# This is a Jupyter notebook for testing how well the [NER model](https://huggingface.co/dbmdz/flair-historic-ner-onb) for historic German performs on our Travelogues corpus.
## Please note the comments that are given in each cell.


At first, please try downloading the flair and other packages that are needed for using this model.

In [1]:
import glob
import os
import pprint
import re
import json
import ntpath

from flair.data import Sentence
from flair.models import SequenceTagger
import spacy
from spacy.tokens import Doc

from typing import List, Dict

from correct_ocr import single_characters, delete_specials, correct_s

In [2]:
METADATA_PATH: str = '../data/metadata/'
VALUES: List[str] = ['Title', 'Contributor']

The following cell is only needed if problems with spacy.load occur.

In [None]:
import spacy.cli
spacy.cli.download("de_core_news_md")

This part will try out the NER on sentences from the Travelogues texts.

In [3]:
# Load NER model into flair tagger.
tagger: SequenceTagger = SequenceTagger.load("dbmdz/flair-historic-ner-onb")



2022-12-08 07:57:27,205 loading file /Users/sarahreb/.flair/models/flair-historic-ner-onb/63111d37e8f19b08b01200ec38cd2b093d72026e56bbe99a7b25b6e3f8b7da8d.d53b1d9a206921442955a318ba5bbef2af5aabb93c4713d1ed3b8fe8c28cda3f
2022-12-08 07:57:34,296 SequenceTagger predicts: Dictionary with 16 tags: <unk>, O, S-PER, S-LOC, B-PER, E-PER, S-ORG, B-LOC, E-LOC, I-PER, B-ORG, E-ORG, I-LOC, I-ORG, <START>, <STOP>


In [None]:
# Downloading language model for the spacy pipeline
nlp = spacy.load("de_core_news_md")

# Read in files – can be noisy OCR
file: str = open('../data/test/bossmann_gvinea_1708.txt', 'r').read()[100:2000]

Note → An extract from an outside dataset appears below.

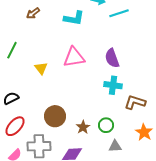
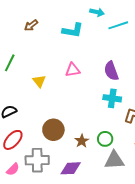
pink triangle: (74, 57) -> (73, 70), size x0.7
gray triangle: (115, 146) -> (114, 160), size x1.5

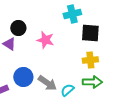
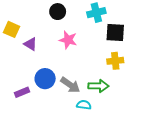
black circle: (18, 28) -> (58, 12), moved
green arrow: (92, 82) -> (98, 86), moved
cyan semicircle: (67, 90) -> (84, 105), moved, turned 48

# Corrections as implemented by @Lisa Braune

file = re.sub('aͤ', 'ä', file)
file = re.sub('uͤ', 'ü', file)
file = re.sub('oͤ', 'ö', file)

file = correct_s(file)
file = single_characters(file)
file = delete_specials(file)



# Throw document into spacy pipeline, sentencise file
doc: Doc = nlp(file)
sents: list = [sent.text for sent in doc.sents]

for sent in sents:
    # Transform each sentence in the list into type Sentence for function availability
    sentence = Sentence(sent)
    tagger.predict(sentence)
    print(sentence.to_tagged_string())


In [None]:
sentence = Sentence(file)
tagger.predict(sentence)
print(sentence.to_dict())


#### NER on Travelogues titles

In [32]:
def read_jsons(metadata_path: str, single_file: bool = False, doc_barcode: str = 'Z124117102', values=None) -> Dict:
    """Function that aims to retrieve certain metadata information from the JSON files. Can handle single and multiple file attempts.

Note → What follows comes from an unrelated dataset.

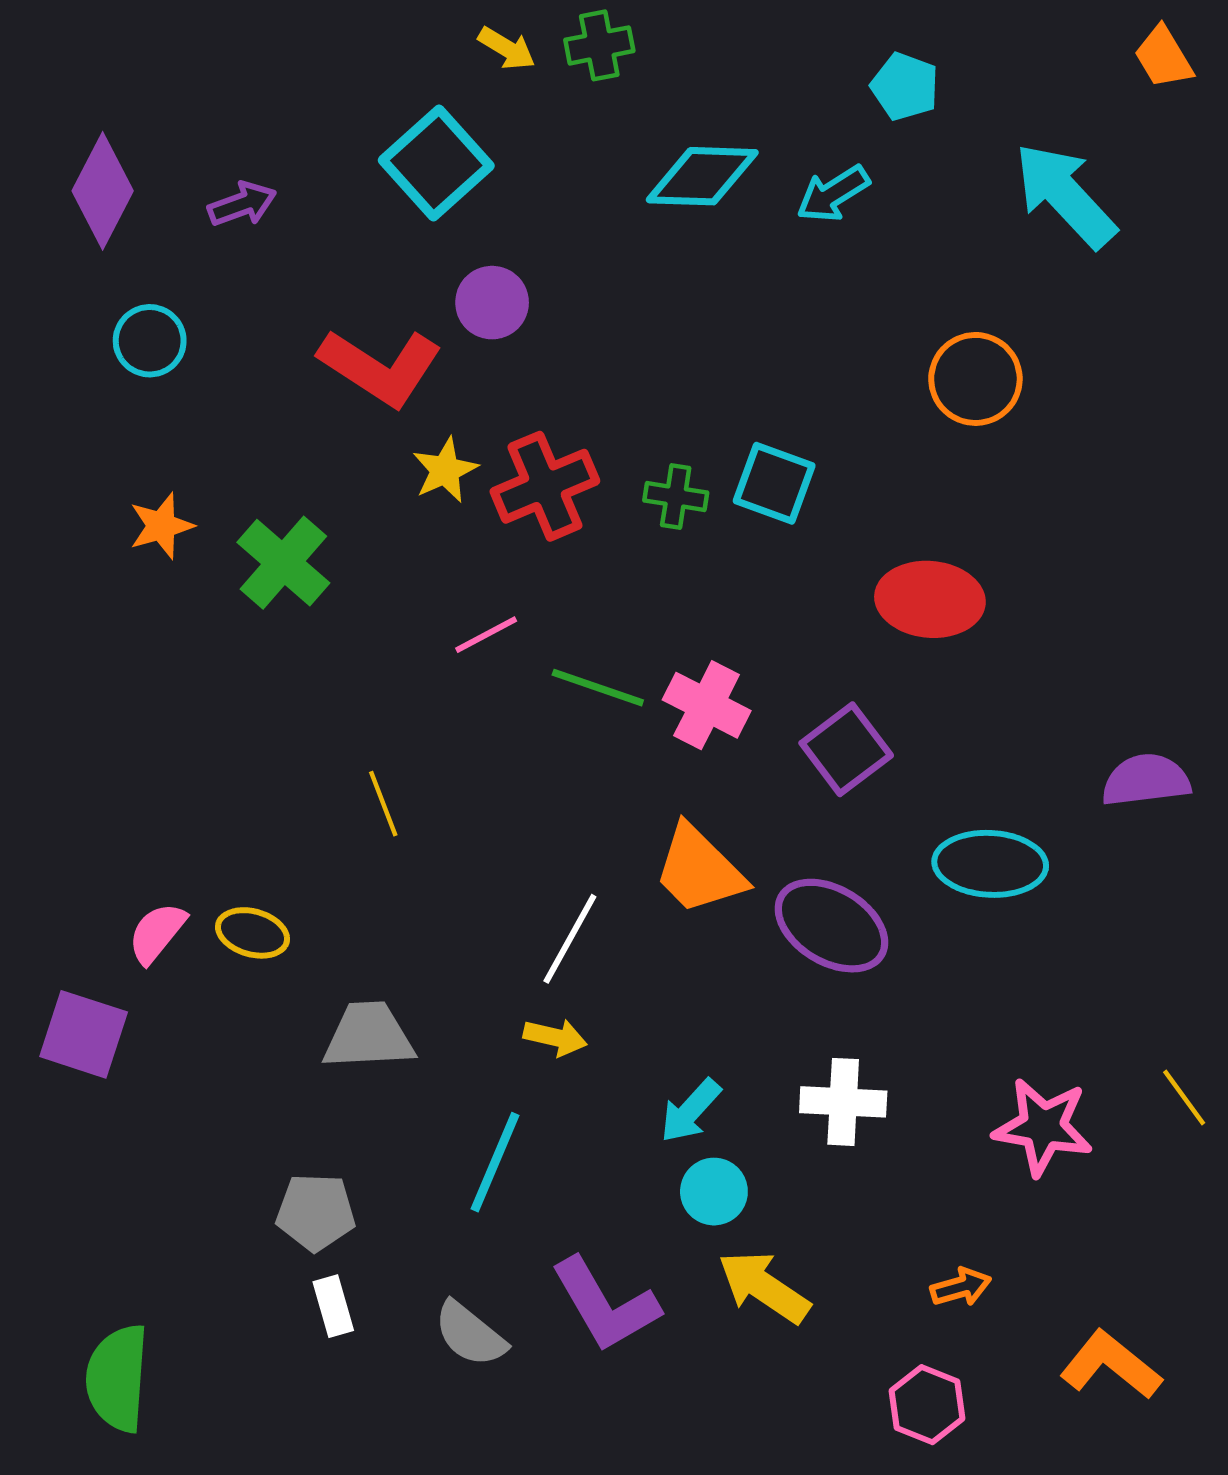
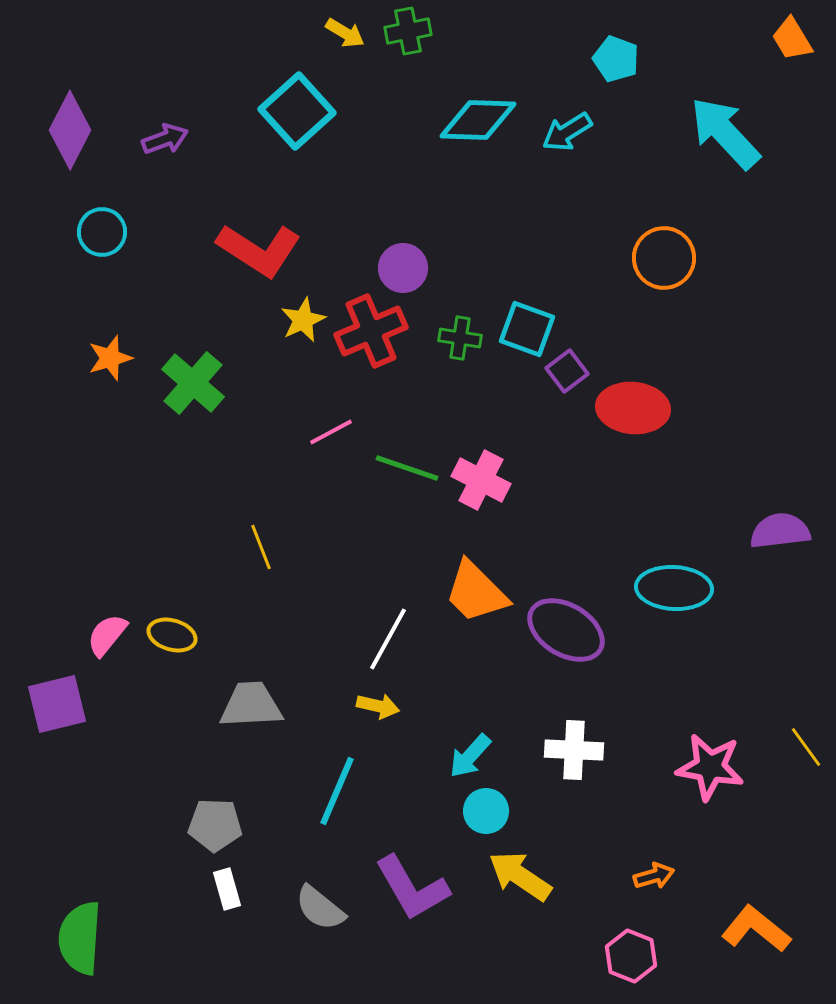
purple circle: (492, 303) -> (403, 268), moved
purple square: (846, 749) -> (567, 371), moved, size x0.7
purple square: (84, 1034) -> (57, 704), turned -32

    :param metadata_path: Path for metadata files.
    :param single_file: Boolean, False if all files in metadata directory should be observed, True if only a single file should be parsed.
    :param doc_barcode: If a single file is parsed, the barcode must be provided.
    :param values: List of tags for the information value someone wants to extract, e.g. the title or author of a file.
    :return: String of the metadata information.
    """

    output_dict = {}

    if values is None:
        values = ['Title', 'Contributor']

    if single_file:
        indicator = doc_barcode
    else:
        indicator = '*'

    for metadata_file in glob.glob(metadata_path + indicator + '.json')[:10]:
        output_dict[re.sub(r'\.json', '', ntpath.basename(metadata_file))] = {}
        with open(metadata_file, 'r') as f:
            object_dict = json.load(f)

            for metadata_dict in object_dict:
                try:
                    if metadata_dict['label'][0]['@value'] in values:
                        output_dict[re.sub(r'\.json', '', ntpath.basename(metadata_file))][metadata_dict['label'][0]['@value']] = metadata_dict['value']
                        # print(f"{metadata_dict['label'][0]['@value']}: {metadata_dict['value']}")
                except TypeError:
                    if metadata_dict['label'] in values:
                        output_dict[re.sub(r'\.json', '', ntpath.basename(metadata_file))] = {metadata_dict['label'][0]['@value']: metadata_dict['value']}
                        # print(f"{metadata_dict['label']}: {metadata_dict['value']}")

    return output_dict


In [33]:
travelogues_titles: dict = read_jsons(metadata_path=METADATA_PATH)

In [45]:
def ner_tagged_jsons(titles: dict, tag: str, ner_model: tagger) -> None:
    """

    :param titles:
    :param tag:
    :param ner_model:
    :return:
    """

    for barcode, items in titles.items():
        print(f"Predicting Named Entities in {barcode}.")
        info: dict = {"type": "FeatureCollection", "features": []}
        title_sentence = Sentence(items[tag])
        ner_model.predict(title_sentence)
        for entity in title_sentence.get_spans('ner'):
            if entity.get_label("ner").value == 'LOC':
                feature_dict = {
                    "type": "Feature", "properties": {},
                    "geometry": {
                        "type" : "Point", "coordinates" : []
                    }
                }
                feature_dict["properties"]["source_label"] = entity.text
                feature_dict["properties"]["start_position"] = entity.start_position
                feature_dict["properties"]["end_position"] = entity.end_position
                info["features"].append(feature_dict)
                #info[barcode]["score"] = entity.get_label("ner").score

        json_dump = json.dumps(info, indent=4)
        with open('../data/ner_tagged_jsons/' + barcode + '.json', 'w') as f:
            f.write(json_dump)

In [46]:
ner_tagged_jsons(titles=travelogues_titles, tag='Title', ner_model=tagger)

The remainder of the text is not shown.